Does the description disclose side effects, auth requirements, rate limits, or destructive behavior?

Annotations already indicate destructiveHint=true. The description adds specific details about destructive actions ('archive_resolved: deletes session files', 'garbage_collect: removes stale sessions') and side effects ('emit_event writes to events.jsonl'). It also mentions prerequisites (.brain directory). However, it doesn't cover error scenarios or idempotency beyond what's implied.

Agents need to know what a tool does to the world before calling it. Descriptions should go beyond structured annotations to explain consequences.

Conciseness4/5

Is the description appropriately sized, front-loaded, and free of redundancy?
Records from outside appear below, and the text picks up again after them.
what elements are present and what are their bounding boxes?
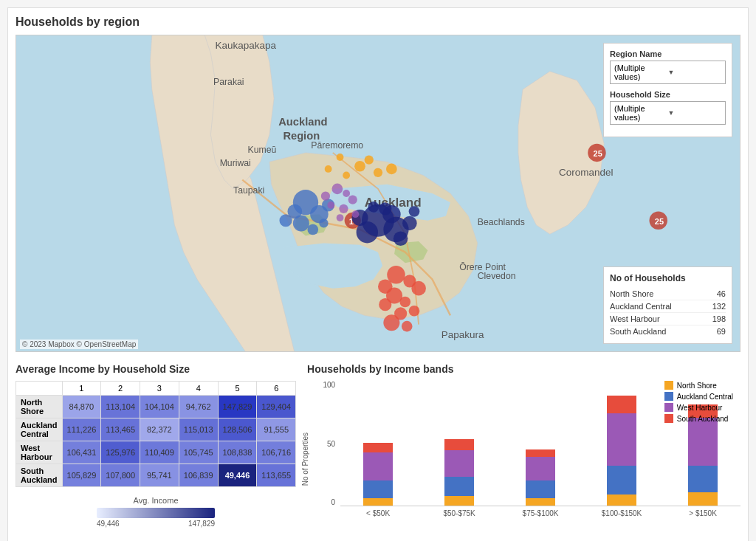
bar-segment xyxy=(688,492,718,506)
svg-point-66 xyxy=(327,201,334,209)
x-axis-label: $100-$150K xyxy=(584,509,659,517)
bar-segment xyxy=(444,496,474,506)
svg-text:Taupaki: Taupaki xyxy=(233,185,264,196)
region-name-select[interactable]: (Multiple values) ▼ xyxy=(610,61,726,84)
table-cell: 147,829 xyxy=(218,396,257,418)
table-cell: 106,839 xyxy=(179,464,218,487)
legend-row: Auckland Central132 xyxy=(610,300,726,313)
household-size-select[interactable]: (Multiple values) ▼ xyxy=(610,101,726,125)
table-cell: 113,655 xyxy=(257,464,296,487)
chart-wrapper: North ShoreAuckland CentralWest HarbourS… xyxy=(307,381,740,541)
svg-text:25: 25 xyxy=(655,217,664,226)
bar-segment xyxy=(607,495,636,506)
table-row-label: South Auckland xyxy=(16,464,63,487)
chart-legend-item: North Shore xyxy=(664,381,733,390)
svg-point-67 xyxy=(339,204,348,213)
table-row: South Auckland105,829107,80095,741106,83… xyxy=(16,464,296,487)
bar-group xyxy=(340,443,416,506)
svg-point-62 xyxy=(332,184,343,195)
svg-text:Beachlands: Beachlands xyxy=(478,217,525,227)
svg-point-56 xyxy=(411,281,426,296)
table-cell: 129,404 xyxy=(257,396,296,418)
legend-row-name: West Harbour xyxy=(610,314,660,323)
svg-text:Papakura: Papakura xyxy=(441,329,484,340)
stacked-bar xyxy=(444,439,474,506)
avg-income-legend: Avg. Income 49,446 147,829 xyxy=(16,496,296,528)
table-cell: 104,104 xyxy=(140,396,179,418)
table-cell: 128,506 xyxy=(218,418,257,441)
stacked-bar xyxy=(607,396,636,506)
svg-point-28 xyxy=(343,172,350,179)
legend-item-label: Auckland Central xyxy=(677,393,733,401)
table-cell: 91,555 xyxy=(257,418,296,441)
chart-legend: North ShoreAuckland CentralWest HarbourS… xyxy=(664,381,733,423)
table-cell: 125,976 xyxy=(101,441,140,464)
bar-segment xyxy=(363,452,393,481)
bar-segment xyxy=(688,418,718,466)
table-cell: 108,838 xyxy=(218,441,257,464)
income-table-col-header xyxy=(16,382,63,396)
bar-segment xyxy=(444,450,474,477)
bar-segment xyxy=(607,466,636,495)
svg-point-61 xyxy=(402,321,413,332)
legend-row-value: 132 xyxy=(712,302,726,311)
x-axis-label: < $50K xyxy=(340,509,416,517)
table-cell: 105,745 xyxy=(179,441,218,464)
svg-point-38 xyxy=(379,202,391,215)
filter-panel: Region Name (Multiple values) ▼ Househol… xyxy=(603,43,732,137)
stacked-bar xyxy=(363,443,393,506)
svg-point-65 xyxy=(348,195,357,204)
table-row-label: North Shore xyxy=(16,396,63,418)
bar-segment xyxy=(363,480,393,497)
legend-rows: North Shore46Auckland Central132West Har… xyxy=(610,288,726,337)
bar-segment xyxy=(363,498,393,506)
svg-text:25: 25 xyxy=(594,149,602,158)
region-name-dropdown-arrow: ▼ xyxy=(668,69,722,76)
bar-group xyxy=(503,449,578,506)
bar-segment xyxy=(363,443,393,452)
color-bar-labels: 49,446 147,829 xyxy=(97,520,215,528)
chart-legend-item: South Auckland xyxy=(664,414,733,423)
income-table-col-header: 5 xyxy=(218,382,257,396)
bar-segment xyxy=(607,396,636,413)
y-axis: 100500 xyxy=(307,381,338,506)
y-axis-tick: 100 xyxy=(323,381,335,389)
svg-text:Muriwai: Muriwai xyxy=(220,158,251,168)
color-bar-max: 147,829 xyxy=(188,520,215,528)
svg-text:Parakai: Parakai xyxy=(213,77,244,87)
y-axis-label: No of Properties xyxy=(301,433,309,486)
map-attribution: © 2023 Mapbox © OpenStreetMap xyxy=(20,340,138,349)
table-cell: 106,716 xyxy=(257,441,296,464)
legend-title: No of Households xyxy=(610,273,726,283)
svg-text:Auckland: Auckland xyxy=(278,116,327,128)
bar-chart-title: Households by Income bands xyxy=(307,363,740,375)
table-row: Auckland Central111,226113,46582,372115,… xyxy=(16,418,296,441)
table-cell: 95,741 xyxy=(140,464,179,487)
svg-point-29 xyxy=(365,156,374,165)
legend-row: West Harbour198 xyxy=(610,313,726,325)
table-cell: 107,800 xyxy=(101,464,140,487)
legend-color-swatch xyxy=(664,392,673,401)
income-table-col-header: 1 xyxy=(62,382,101,396)
income-table-col-header: 3 xyxy=(140,382,179,396)
svg-point-48 xyxy=(307,224,318,235)
legend-row-value: 46 xyxy=(717,289,726,298)
bar-segment xyxy=(607,413,636,466)
table-cell: 94,762 xyxy=(179,396,218,418)
bar-segment xyxy=(526,480,555,497)
y-axis-tick: 0 xyxy=(331,498,336,506)
chart-legend-item: Auckland Central xyxy=(664,392,733,401)
table-cell: 82,372 xyxy=(140,418,179,441)
color-bar xyxy=(97,508,215,518)
household-size-value: (Multiple values) xyxy=(614,104,668,122)
legend-row: South Auckland69 xyxy=(610,325,726,337)
svg-point-36 xyxy=(402,216,417,231)
legend-item-label: South Auckland xyxy=(677,415,729,423)
table-cell: 113,104 xyxy=(101,396,140,418)
legend-row-name: Auckland Central xyxy=(610,302,672,311)
legend-item-label: West Harbour xyxy=(677,404,723,412)
x-axis-label: $50-$75K xyxy=(422,509,497,517)
income-table: 123456 North Shore84,870113,104104,10494… xyxy=(16,381,296,487)
income-table-title: Average Income by Household Size xyxy=(16,363,296,375)
bar-segment xyxy=(444,439,474,451)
The description is well-structured: beginning with overarching purpose, then listing actions with details, prerequisites, return format, and an example. It front-loads the key message. However, it is somewhat lengthy, but every part earns its place.

Shorter descriptions cost fewer tokens and are easier for agents to parse. Every sentence should earn its place.

Completeness5/5

Given the tool's complexity, does the description cover enough for an agent to succeed on first attempt?

Given the tool's complexity (16 actions, nested params), the description covers all actions, parameter requirements, return format, prerequisites, and provides an example. No output schema exists, but the return JSON structure is described. This is thorough.

Complex tools with many parameters or behaviors need more documentation. Simple tools need less. This dimension scales expectations accordingly.

Parameters4/5

Does the description clarify parameter syntax, constraints, interactions, or defaults beyond what the schema provides?

Schema coverage is 100%, so the description supplements with detailed parameter explanations for each action (e.g., start requires goal, emit_event requires event_type and data). This adds significant value beyond the enum list, earning above the baseline 3.

Input schemas describe structure but not intent. Descriptions should explain non-obvious parameter relationships and valid value ranges.

Purpose5/5

Does the description clearly state what the tool does and how it differs from similar tools?

The description clearly states the tool's function: 'Manage session lifecycles with save/resume, structured event logging, key-value state persistence, and named checkpoints for rollback.' It also distinguishes from sibling tools by specifying what not to use it for, e.g., 'Do NOT use for persistent knowledge (use nucleus_engrams), task tracking (use nucleus_tasks), or multi-agent sync (use nucleus_sync).'

Agents choose between tools based on descriptions. A clear purpose with a specific verb and resource helps agents select the right tool.

Usage Guidelines5/5

Does the description explain when to use this tool, when not to, or what alternatives exist?

Explicitly says when to use ('maintain continuity across AI conversations, track what happened during a work session, and hand off context') and when not to use, with alternatives for each exclusion. This is a model of clear guidelines.

Agents often have multiple tools that could apply. Explicit usage guidance like "use X instead of Y when Z" prevents misuse.